Escribir para nadie

Hay una especie de regusto en escribir para nadie.

Al principio, uno escribe para alguien. Para él, para ella.

Luego, si ve que se le da bien, abre el foco y escribe para algunos. Se esfuerza en pulir su estilo, acepta críticas constructivas, aprende a curarse las heridas del ego.

Si gana algún certamen o participa en eventos, es posible que se emborrache y escriba para todos. Para TODOS. Para los de aquí y los de allá, para los de ahora y los del futuro. Uno se imagina su obra flotando en el espacio (la Tierra ya destruida y olvidada), siendo rescatada por una civilización alienígena que invertirá incontables esfuerzos en descifrarla y llorará colectivamente por la belleza de ese mensaje artístico y por haber perdido a un talento universal.

Con suerte, uno recupera la serenidad y sabe que sus lectores serán aquellos que se vean obligados por el compromiso que generan la amistad o los lazos familiares. Y entonces, en algunos casos muy raros, se produce un despertar: no hace falta escribir para los demás. Si la epifanía es completa, uno ve que no es necesario escribir ni para uno mismo. Uno escribe y punto. Sin importar las consecuencias.

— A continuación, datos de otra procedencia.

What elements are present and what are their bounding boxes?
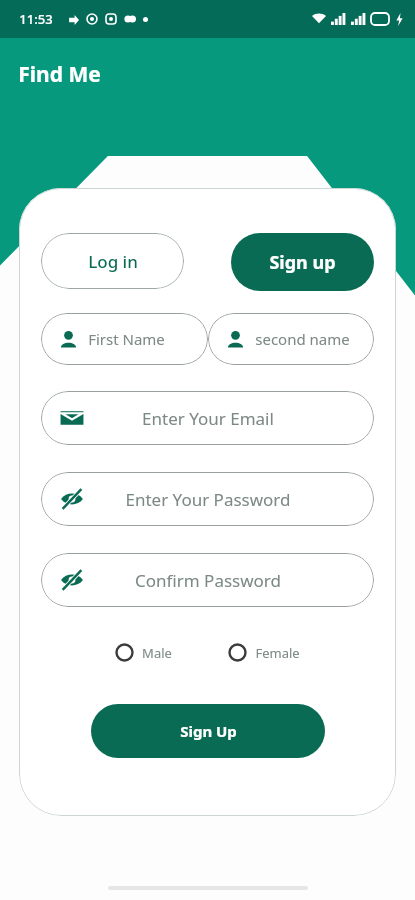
staticText: Find Me	[18, 60, 101, 89]
button[interactable]: Email	[41, 391, 374, 445]
staticText: Confirm Password	[135, 569, 281, 592]
staticText: Female	[255, 644, 300, 662]
staticText: 11:53	[19, 10, 53, 28]
staticText: second name	[255, 329, 350, 349]
other: Person	[59, 330, 78, 349]
other: Toggle password visibility	[59, 567, 85, 593]
button[interactable]: Toggle password visibility	[41, 553, 374, 607]
button[interactable]: Male	[111, 639, 176, 666]
other: Person	[226, 330, 245, 349]
button[interactable]: Person	[208, 313, 374, 365]
staticText: Log in	[88, 250, 138, 273]
staticText: Male	[142, 644, 172, 662]
staticText: Sign up	[269, 250, 336, 275]
button[interactable]: Log in	[41, 233, 184, 289]
staticText: Sign Up	[180, 721, 237, 741]
button[interactable]: Sign up	[231, 233, 374, 291]
button[interactable]: Sign Up	[91, 704, 325, 758]
button[interactable]: Person	[41, 313, 208, 365]
button[interactable]: Female	[224, 639, 304, 666]
staticText: Enter Your Password	[125, 488, 291, 511]
staticText: Enter Your Email	[142, 407, 274, 430]
staticText: First Name	[88, 329, 165, 349]
other: Toggle password visibility	[59, 486, 85, 512]
button[interactable]: Toggle password visibility	[41, 472, 374, 526]
other: Email	[59, 405, 85, 431]
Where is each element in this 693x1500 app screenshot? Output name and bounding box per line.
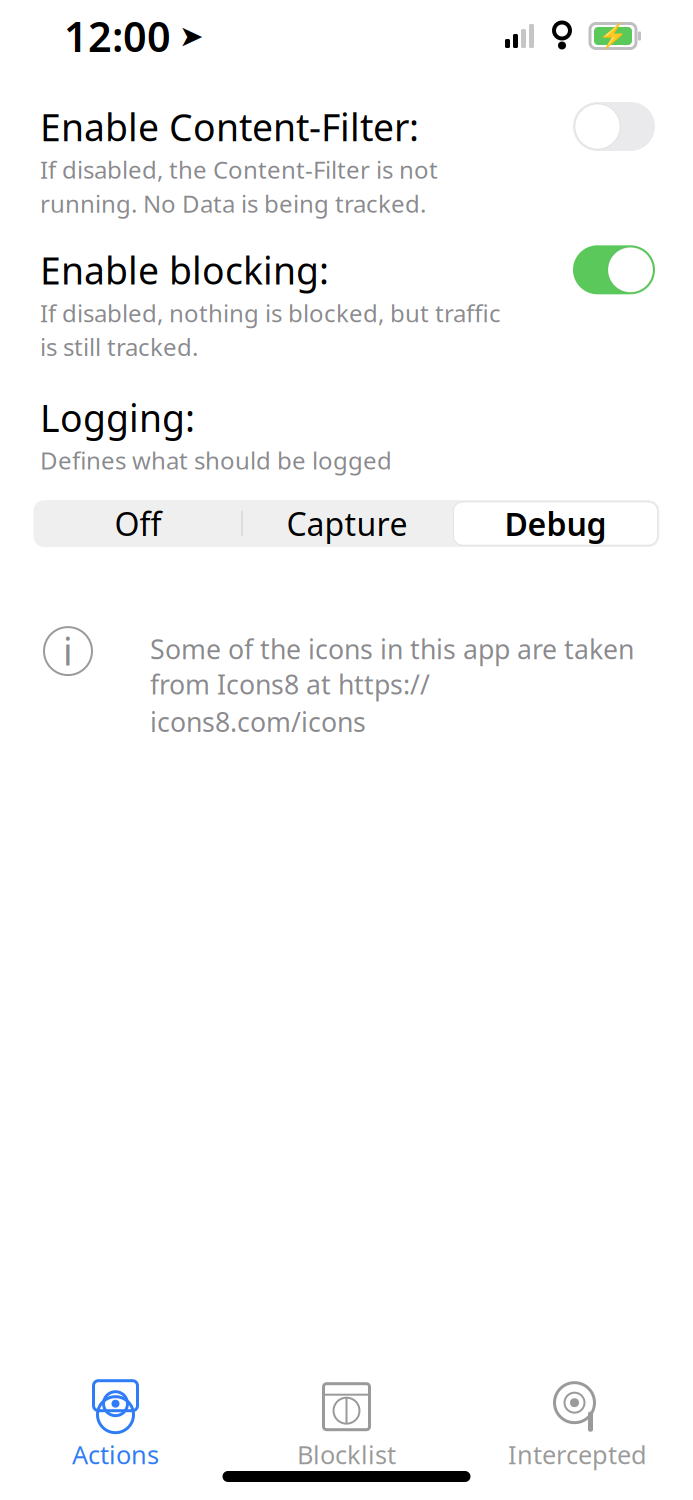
staticText: Enable blocking:	[40, 245, 329, 295]
staticText: Debug	[504, 502, 606, 545]
button[interactable]: Off	[34, 500, 242, 547]
staticText: ➤	[179, 19, 204, 53]
button[interactable]: Enable Content-Filter	[573, 102, 655, 151]
staticText: ⚡	[598, 22, 628, 50]
staticText: Capture	[286, 502, 408, 545]
staticText: running. No Data is being tracked.	[40, 187, 426, 219]
staticText: Some of the icons in this app are taken …	[150, 631, 634, 702]
button[interactable]: Capture	[242, 500, 452, 547]
staticText: Actions	[72, 1438, 159, 1471]
staticText: Intercepted	[508, 1438, 647, 1471]
button[interactable]: Intercepted	[462, 1381, 693, 1471]
staticText: is still tracked.	[40, 331, 198, 363]
staticText: Enable Content-Filter:	[40, 102, 419, 152]
staticText: Off	[114, 502, 162, 545]
staticText: i	[63, 626, 73, 676]
button[interactable]: Actions	[0, 1381, 231, 1471]
staticText: Blocklist	[297, 1438, 396, 1471]
staticText: If disabled, nothing is blocked, but tra…	[40, 297, 501, 329]
button[interactable]: Enable blocking	[573, 245, 655, 294]
staticText: 12:00	[64, 9, 171, 64]
button[interactable]: Debug	[452, 500, 660, 547]
button[interactable]: Blocklist	[231, 1381, 462, 1471]
staticText: Logging:	[40, 393, 195, 442]
staticText: Defines what should be logged	[40, 444, 392, 476]
staticText: If disabled, the Content-Filter is not	[40, 154, 438, 186]
staticText: icons8.com/icons	[150, 704, 366, 739]
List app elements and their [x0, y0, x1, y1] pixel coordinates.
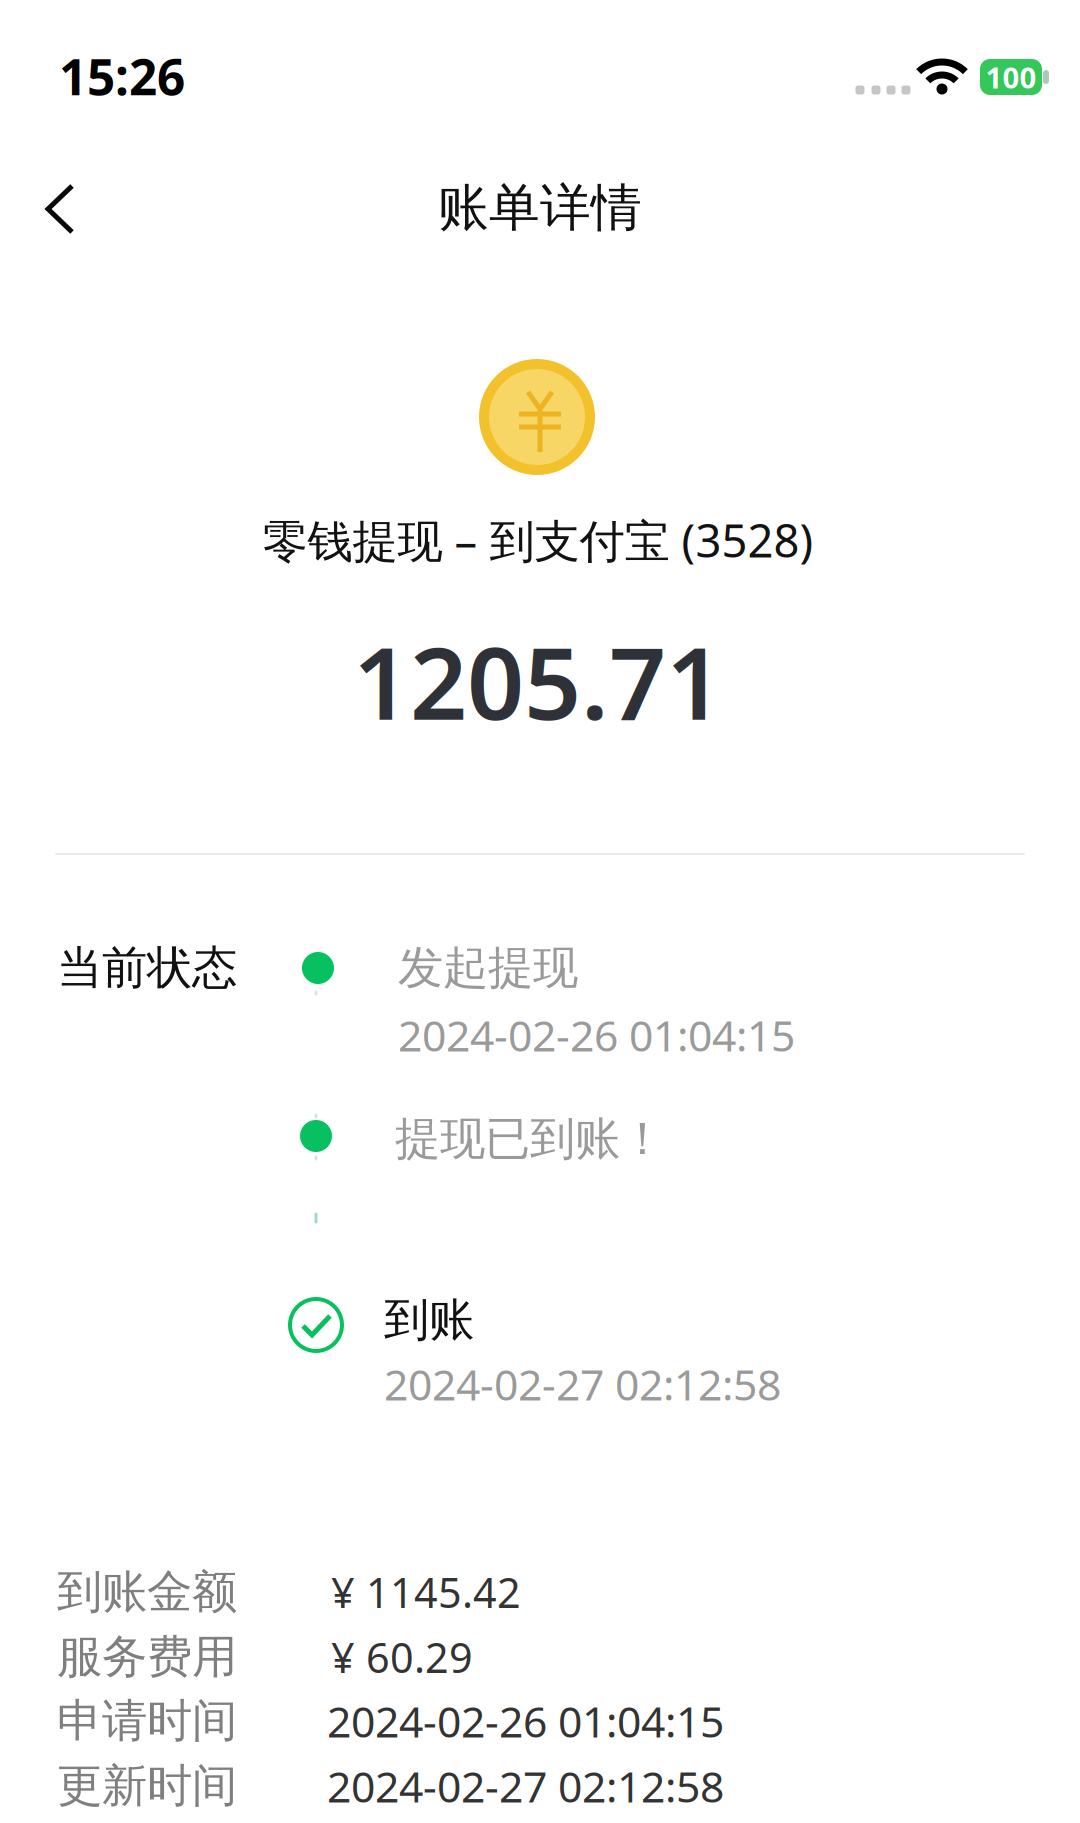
- staticText: 发起提现: [398, 940, 578, 996]
- staticText: 2024-02-27 02:12:58: [384, 1356, 781, 1412]
- staticText: 申请时间: [57, 1693, 237, 1749]
- staticText: 1205.71: [353, 615, 723, 747]
- staticText: 到账金额: [57, 1564, 237, 1620]
- staticText: 服务费用: [57, 1629, 237, 1685]
- staticText: 15:26: [59, 43, 185, 109]
- staticText: 零钱提现 – 到支付宝 (3528): [262, 510, 814, 570]
- staticText: 提现已到账！: [395, 1111, 665, 1167]
- staticText: 2024-02-26 01:04:15: [398, 1007, 795, 1063]
- staticText: 2024-02-26 01:04:15: [327, 1693, 724, 1749]
- staticText: 到账: [384, 1292, 474, 1348]
- staticText: 100: [986, 58, 1036, 96]
- button[interactable]: Back: [28, 177, 92, 241]
- staticText: 2024-02-27 02:12:58: [327, 1758, 724, 1814]
- staticText: 更新时间: [57, 1758, 237, 1814]
- staticText: 当前状态: [57, 940, 237, 996]
- staticText: ¥ 60.29: [331, 1630, 473, 1684]
- staticText: 账单详情: [438, 177, 642, 239]
- staticText: ¥ 1145.42: [331, 1565, 521, 1620]
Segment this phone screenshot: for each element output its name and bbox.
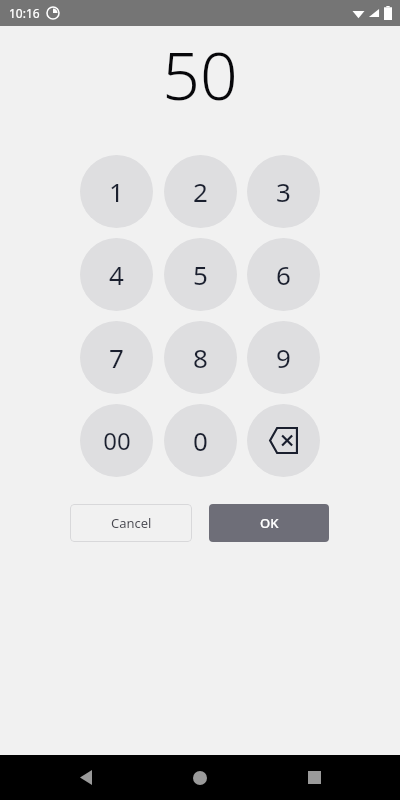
button[interactable]: 0 <box>164 404 237 477</box>
staticText: 1 <box>109 174 124 209</box>
staticText: 5 <box>193 257 208 292</box>
button[interactable]: 00 <box>80 404 153 477</box>
button[interactable]: 6 <box>247 238 320 311</box>
staticText: 8 <box>193 340 208 375</box>
button[interactable]: OK <box>209 504 329 542</box>
staticText: 7 <box>109 340 124 375</box>
staticText: 00 <box>103 424 131 457</box>
staticText: 2 <box>193 174 208 209</box>
button[interactable]: 8 <box>164 321 237 394</box>
button[interactable]: Recents <box>290 755 338 800</box>
staticText: 50 <box>162 29 238 119</box>
staticText: 6 <box>276 257 291 292</box>
button[interactable]: 7 <box>80 321 153 394</box>
button[interactable]: Cancel <box>70 504 192 542</box>
button[interactable]: Backspace <box>247 404 320 477</box>
staticText: OK <box>260 514 279 532</box>
staticText: 0 <box>193 423 208 458</box>
staticText: 4 <box>109 257 124 292</box>
button[interactable]: 3 <box>247 155 320 228</box>
button[interactable]: 5 <box>164 238 237 311</box>
button[interactable]: Home <box>176 755 224 800</box>
staticText: 10:16 <box>9 5 40 21</box>
staticText: 9 <box>276 340 291 375</box>
button[interactable]: 9 <box>247 321 320 394</box>
button[interactable]: 2 <box>164 155 237 228</box>
button[interactable]: Back <box>62 755 110 800</box>
button[interactable]: 4 <box>80 238 153 311</box>
button[interactable]: 1 <box>80 155 153 228</box>
staticText: Cancel <box>111 514 152 532</box>
staticText: 3 <box>276 174 291 209</box>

Sin buscar la aprobación de nadie. Sin importarle un carajo la eternidad o la perpetuidad del arte.

Uno escribe porque puede y quiere, acaso porque le produce placer o alivio, que ya es mucho más de lo que se le podría pedir a un acto en apariencia tan sencillo. Hay pocas, muy pocas sensaciones tan gratificantes como desarrollar una conversación intrascendente y sin objetivos, abrirse en canal y confesar lo que no te confesarías ni a ti mismo.